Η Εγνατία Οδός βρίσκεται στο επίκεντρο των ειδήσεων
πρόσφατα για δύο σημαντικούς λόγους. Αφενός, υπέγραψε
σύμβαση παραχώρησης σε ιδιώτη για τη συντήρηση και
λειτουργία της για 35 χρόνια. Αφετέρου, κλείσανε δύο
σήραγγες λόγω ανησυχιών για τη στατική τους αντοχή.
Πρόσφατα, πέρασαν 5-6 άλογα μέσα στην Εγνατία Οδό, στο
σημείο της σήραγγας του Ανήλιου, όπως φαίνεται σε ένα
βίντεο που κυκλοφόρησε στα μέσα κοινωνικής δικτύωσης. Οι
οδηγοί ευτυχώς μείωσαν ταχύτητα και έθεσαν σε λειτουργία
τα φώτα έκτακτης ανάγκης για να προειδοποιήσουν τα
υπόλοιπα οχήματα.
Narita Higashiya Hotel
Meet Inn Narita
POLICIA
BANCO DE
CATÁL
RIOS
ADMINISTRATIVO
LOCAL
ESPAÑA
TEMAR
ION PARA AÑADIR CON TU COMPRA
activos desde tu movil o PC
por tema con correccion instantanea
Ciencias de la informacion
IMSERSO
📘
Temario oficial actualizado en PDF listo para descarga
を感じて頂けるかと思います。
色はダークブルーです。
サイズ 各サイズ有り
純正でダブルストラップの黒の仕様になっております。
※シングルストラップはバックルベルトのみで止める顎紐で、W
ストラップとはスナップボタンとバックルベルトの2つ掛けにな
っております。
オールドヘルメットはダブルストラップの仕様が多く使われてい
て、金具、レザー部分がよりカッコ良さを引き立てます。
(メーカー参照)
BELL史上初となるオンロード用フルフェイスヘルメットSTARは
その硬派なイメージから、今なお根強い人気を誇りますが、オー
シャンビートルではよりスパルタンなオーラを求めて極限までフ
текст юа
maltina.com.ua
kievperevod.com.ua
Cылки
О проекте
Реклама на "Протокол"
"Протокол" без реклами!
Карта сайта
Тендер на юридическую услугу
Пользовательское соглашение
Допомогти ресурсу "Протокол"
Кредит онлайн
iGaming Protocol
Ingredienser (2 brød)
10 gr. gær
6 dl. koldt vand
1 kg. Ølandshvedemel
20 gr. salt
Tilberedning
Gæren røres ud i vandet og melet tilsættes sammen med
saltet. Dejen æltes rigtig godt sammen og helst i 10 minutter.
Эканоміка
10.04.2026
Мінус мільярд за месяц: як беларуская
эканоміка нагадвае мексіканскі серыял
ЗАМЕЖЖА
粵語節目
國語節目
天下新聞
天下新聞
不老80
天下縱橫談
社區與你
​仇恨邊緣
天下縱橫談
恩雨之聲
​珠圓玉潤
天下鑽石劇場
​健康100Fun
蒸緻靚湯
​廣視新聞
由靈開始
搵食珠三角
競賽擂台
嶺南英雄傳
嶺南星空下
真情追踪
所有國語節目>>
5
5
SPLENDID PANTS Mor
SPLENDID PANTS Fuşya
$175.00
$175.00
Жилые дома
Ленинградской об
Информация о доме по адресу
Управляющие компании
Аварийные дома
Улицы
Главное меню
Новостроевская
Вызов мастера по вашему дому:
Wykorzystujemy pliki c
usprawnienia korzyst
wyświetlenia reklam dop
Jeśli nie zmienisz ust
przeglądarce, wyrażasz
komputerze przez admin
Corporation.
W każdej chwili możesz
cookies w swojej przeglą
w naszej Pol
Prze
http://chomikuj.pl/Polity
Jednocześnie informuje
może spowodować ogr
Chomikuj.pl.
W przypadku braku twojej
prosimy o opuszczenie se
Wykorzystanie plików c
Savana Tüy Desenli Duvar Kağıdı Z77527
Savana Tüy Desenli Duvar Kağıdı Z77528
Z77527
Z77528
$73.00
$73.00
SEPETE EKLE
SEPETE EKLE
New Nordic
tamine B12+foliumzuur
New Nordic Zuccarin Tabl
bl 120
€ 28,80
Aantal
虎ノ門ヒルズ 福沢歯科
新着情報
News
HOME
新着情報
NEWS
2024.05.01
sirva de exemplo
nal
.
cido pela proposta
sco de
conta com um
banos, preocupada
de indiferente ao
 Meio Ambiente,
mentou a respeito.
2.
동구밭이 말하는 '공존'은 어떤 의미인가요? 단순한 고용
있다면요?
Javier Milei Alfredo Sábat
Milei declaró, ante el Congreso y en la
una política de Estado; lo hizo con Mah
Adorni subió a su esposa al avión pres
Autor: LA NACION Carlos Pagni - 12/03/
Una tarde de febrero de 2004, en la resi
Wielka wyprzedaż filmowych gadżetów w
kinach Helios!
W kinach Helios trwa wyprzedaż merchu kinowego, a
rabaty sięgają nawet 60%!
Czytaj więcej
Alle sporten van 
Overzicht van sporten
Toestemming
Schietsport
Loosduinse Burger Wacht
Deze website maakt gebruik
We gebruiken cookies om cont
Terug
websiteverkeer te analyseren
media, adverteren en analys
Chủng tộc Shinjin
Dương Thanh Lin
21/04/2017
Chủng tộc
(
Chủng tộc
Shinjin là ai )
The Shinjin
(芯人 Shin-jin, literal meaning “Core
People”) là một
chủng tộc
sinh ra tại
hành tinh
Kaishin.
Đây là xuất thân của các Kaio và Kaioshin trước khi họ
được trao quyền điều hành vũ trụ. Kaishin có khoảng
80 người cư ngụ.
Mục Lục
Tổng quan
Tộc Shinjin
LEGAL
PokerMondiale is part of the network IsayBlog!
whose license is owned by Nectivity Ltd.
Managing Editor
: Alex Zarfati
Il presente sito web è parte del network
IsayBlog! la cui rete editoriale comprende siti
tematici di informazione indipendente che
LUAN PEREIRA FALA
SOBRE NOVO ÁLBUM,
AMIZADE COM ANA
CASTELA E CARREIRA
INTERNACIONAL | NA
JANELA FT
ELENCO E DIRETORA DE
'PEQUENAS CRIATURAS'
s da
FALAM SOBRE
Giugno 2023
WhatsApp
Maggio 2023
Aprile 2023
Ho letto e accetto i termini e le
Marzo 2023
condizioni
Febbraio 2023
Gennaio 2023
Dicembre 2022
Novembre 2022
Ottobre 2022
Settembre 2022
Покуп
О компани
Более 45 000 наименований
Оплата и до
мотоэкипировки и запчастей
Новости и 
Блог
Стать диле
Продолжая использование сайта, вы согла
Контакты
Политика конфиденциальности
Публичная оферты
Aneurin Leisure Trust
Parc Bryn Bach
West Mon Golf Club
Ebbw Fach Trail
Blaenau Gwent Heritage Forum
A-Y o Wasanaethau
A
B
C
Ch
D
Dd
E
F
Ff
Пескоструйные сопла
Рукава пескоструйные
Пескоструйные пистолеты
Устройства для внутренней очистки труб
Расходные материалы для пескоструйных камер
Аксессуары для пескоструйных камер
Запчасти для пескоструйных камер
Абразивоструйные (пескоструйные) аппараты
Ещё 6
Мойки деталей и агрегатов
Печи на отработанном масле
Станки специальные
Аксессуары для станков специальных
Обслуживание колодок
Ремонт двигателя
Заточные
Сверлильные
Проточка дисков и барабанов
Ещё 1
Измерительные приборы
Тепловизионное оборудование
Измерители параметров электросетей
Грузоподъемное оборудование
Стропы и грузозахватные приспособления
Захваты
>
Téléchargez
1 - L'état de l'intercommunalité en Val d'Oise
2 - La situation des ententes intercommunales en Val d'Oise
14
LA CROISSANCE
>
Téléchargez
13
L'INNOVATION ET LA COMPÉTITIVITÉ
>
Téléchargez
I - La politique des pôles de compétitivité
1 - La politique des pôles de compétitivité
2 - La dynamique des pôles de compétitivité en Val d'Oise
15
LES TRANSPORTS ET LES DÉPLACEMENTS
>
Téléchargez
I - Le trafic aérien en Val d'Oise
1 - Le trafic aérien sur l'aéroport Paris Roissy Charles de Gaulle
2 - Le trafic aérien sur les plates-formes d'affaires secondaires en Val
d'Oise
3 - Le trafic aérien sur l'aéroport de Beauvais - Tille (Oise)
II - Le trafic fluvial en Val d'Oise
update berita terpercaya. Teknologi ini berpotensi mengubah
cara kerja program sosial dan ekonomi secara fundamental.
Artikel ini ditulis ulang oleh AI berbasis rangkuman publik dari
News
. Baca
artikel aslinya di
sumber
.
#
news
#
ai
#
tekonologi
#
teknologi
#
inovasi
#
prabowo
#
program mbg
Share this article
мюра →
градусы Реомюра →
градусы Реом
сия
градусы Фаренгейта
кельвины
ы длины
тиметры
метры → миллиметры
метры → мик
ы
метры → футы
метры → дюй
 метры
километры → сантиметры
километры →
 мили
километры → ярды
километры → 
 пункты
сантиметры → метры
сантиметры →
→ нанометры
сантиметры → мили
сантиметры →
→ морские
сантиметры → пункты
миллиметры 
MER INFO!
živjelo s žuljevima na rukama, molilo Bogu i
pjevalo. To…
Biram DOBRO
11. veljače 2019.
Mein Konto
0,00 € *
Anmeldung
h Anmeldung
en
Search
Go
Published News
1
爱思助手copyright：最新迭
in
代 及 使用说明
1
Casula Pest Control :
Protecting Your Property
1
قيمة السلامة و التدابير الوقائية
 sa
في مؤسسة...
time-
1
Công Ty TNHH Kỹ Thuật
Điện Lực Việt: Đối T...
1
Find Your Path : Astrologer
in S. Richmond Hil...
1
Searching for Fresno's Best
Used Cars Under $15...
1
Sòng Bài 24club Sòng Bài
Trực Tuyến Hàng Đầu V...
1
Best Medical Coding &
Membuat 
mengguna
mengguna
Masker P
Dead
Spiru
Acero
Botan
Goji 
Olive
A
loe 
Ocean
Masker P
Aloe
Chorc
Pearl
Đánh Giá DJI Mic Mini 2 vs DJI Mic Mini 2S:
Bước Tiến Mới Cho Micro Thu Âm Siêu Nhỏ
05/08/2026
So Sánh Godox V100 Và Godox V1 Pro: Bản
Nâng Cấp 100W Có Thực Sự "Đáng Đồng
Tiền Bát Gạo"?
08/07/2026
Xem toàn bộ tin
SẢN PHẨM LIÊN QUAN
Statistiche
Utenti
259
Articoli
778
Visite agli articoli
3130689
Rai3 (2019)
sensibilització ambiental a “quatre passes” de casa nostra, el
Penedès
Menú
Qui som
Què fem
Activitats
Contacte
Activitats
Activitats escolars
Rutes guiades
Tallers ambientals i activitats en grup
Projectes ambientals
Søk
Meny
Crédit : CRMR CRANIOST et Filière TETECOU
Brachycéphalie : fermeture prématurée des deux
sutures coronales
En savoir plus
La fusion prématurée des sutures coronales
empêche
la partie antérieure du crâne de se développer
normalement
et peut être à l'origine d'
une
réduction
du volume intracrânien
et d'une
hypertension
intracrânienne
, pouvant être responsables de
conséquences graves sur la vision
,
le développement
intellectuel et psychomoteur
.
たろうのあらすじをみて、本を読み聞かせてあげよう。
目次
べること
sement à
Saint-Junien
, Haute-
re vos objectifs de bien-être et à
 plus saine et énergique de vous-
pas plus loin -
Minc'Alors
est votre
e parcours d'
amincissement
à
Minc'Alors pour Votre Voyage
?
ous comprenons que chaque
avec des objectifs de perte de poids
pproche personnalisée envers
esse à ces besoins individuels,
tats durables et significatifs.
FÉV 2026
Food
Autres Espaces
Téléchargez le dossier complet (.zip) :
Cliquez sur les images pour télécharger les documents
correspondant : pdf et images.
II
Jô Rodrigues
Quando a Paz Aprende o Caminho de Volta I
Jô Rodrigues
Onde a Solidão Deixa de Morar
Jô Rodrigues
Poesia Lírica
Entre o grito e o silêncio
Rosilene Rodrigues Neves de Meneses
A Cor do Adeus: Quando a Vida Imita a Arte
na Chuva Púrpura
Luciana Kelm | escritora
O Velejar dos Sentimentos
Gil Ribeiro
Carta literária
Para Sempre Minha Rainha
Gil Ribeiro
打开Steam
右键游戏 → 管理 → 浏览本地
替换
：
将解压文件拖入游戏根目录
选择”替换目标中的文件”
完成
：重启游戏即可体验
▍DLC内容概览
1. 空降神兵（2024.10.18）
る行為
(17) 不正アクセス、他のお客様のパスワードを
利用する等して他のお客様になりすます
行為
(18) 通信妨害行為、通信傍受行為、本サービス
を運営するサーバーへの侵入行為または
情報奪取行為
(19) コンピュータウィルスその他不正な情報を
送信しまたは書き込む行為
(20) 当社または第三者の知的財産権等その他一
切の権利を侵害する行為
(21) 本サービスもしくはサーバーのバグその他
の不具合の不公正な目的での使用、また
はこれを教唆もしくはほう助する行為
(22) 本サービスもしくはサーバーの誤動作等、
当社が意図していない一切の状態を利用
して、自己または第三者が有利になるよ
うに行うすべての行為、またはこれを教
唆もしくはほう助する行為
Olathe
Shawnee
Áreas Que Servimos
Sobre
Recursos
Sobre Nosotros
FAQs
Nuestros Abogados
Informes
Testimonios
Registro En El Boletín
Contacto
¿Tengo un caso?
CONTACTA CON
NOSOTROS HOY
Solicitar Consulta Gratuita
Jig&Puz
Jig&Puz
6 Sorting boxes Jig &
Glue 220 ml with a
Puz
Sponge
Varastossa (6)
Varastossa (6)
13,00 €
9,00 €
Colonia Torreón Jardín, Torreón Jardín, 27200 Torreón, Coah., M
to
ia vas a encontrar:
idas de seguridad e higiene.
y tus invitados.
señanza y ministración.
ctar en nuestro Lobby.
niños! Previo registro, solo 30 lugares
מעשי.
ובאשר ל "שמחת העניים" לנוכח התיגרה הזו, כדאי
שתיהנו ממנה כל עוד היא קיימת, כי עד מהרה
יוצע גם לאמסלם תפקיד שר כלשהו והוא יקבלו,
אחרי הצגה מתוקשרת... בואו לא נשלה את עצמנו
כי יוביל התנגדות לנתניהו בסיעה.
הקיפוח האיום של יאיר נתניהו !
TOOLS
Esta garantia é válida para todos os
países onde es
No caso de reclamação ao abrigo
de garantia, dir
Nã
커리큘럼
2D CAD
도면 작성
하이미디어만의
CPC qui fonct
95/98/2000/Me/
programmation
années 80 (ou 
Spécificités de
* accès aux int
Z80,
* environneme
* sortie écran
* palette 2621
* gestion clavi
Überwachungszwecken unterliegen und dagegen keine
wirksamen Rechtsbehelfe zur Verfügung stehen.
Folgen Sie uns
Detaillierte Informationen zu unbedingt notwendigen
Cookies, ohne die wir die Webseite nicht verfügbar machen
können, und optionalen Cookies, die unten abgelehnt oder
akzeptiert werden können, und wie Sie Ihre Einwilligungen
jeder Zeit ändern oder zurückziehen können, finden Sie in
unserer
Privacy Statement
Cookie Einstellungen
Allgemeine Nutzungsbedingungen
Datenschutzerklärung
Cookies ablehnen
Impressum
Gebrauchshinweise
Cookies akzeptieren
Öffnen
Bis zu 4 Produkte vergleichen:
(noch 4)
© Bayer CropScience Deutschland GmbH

········

◆ **Directions**
Take the lines from the first line of the listing up to and including the line with "http://chomikuj.pl/Polity" and give them again exactly.

◆ **Output for this exercise**
Η Εγνατία Οδός βρίσκεται στο επίκεντρο των ειδήσεων
πρόσφατα για δύο σημαντικούς λόγους. Αφενός, υπέγραψε
σύμβαση παραχώρησης σε ιδιώτη για τη συντήρηση και
λειτουργία της για 35 χρόνια. Αφετέρου, κλείσανε δύο
σήραγγες λόγω ανησυχιών για τη στατική τους αντοχή.
Πρόσφατα, πέρασαν 5-6 άλογα μέσα στην Εγνατία Οδό, στο
σημείο της σήραγγας του Ανήλιου, όπως φαίνεται σε ένα
βίντεο που κυκλοφόρησε στα μέσα κοινωνικής δικτύωσης. Οι
οδηγοί ευτυχώς μείωσαν ταχύτητα και έθεσαν σε λειτουργία
τα φώτα έκτακτης ανάγκης για να προειδοποιήσουν τα
υπόλοιπα οχήματα.
Narita Higashiya Hotel
Meet Inn Narita
POLICIA
BANCO DE
CATÁL
RIOS
ADMINISTRATIVO
LOCAL
ESPAÑA
TEMAR
ION PARA AÑADIR CON TU COMPRA
activos desde tu movil o PC
por tema con correccion instantanea
Ciencias de la informacion
IMSERSO
📘
Temario oficial actualizado en PDF listo para descarga
を感じて頂けるかと思います。
色はダークブルーです。
サイズ 各サイズ有り
純正でダブルストラップの黒の仕様になっております。
※シングルストラップはバックルベルトのみで止める顎紐で、W
ストラップとはスナップボタンとバックルベルトの2つ掛けにな
っております。
オールドヘルメットはダブルストラップの仕様が多く使われてい
て、金具、レザー部分がよりカッコ良さを引き立てます。
(メーカー参照)
BELL史上初となるオンロード用フルフェイスヘルメットSTARは
その硬派なイメージから、今なお根強い人気を誇りますが、オー
シャンビートルではよりスパルタンなオーラを求めて極限までフ
текст юа
maltina.com.ua
kievperevod.com.ua
Cылки
О проекте
Реклама на "Протокол"
"Протокол" без реклами!
Карта сайта
Тендер на юридическую услугу
Пользовательское соглашение
Допомогти ресурсу "Протокол"
Кредит онлайн
iGaming Protocol
Ingredienser (2 brød)
10 gr. gær
6 dl. koldt vand
1 kg. Ølandshvedemel
20 gr. salt
Tilberedning
Gæren røres ud i vandet og melet tilsættes sammen med
saltet. Dejen æltes rigtig godt sammen og helst i 10 minutter.
Эканоміка
10.04.2026
Мінус мільярд за месяц: як беларуская
эканоміка нагадвае мексіканскі серыял
ЗАМЕЖЖА
粵語節目
國語節目
天下新聞
天下新聞
不老80
天下縱橫談
社區與你
​仇恨邊緣
天下縱橫談
恩雨之聲
​珠圓玉潤
天下鑽石劇場
​健康100Fun
蒸緻靚湯
​廣視新聞
由靈開始
搵食珠三角
競賽擂台
嶺南英雄傳
嶺南星空下
真情追踪
所有國語節目>>
5
5
SPLENDID PANTS Mor
SPLENDID PANTS Fuşya
$175.00
$175.00
Жилые дома
Ленинградской об
Информация о доме по адресу
Управляющие компании
Аварийные дома
Улицы
Главное меню
Новостроевская
Вызов мастера по вашему дому:
Wykorzystujemy pliki c
usprawnienia korzyst
wyświetlenia reklam dop
Jeśli nie zmienisz ust
przeglądarce, wyrażasz
komputerze przez admin
Corporation.
W każdej chwili możesz
cookies w swojej przeglą
w naszej Pol
Prze
http://chomikuj.pl/Polity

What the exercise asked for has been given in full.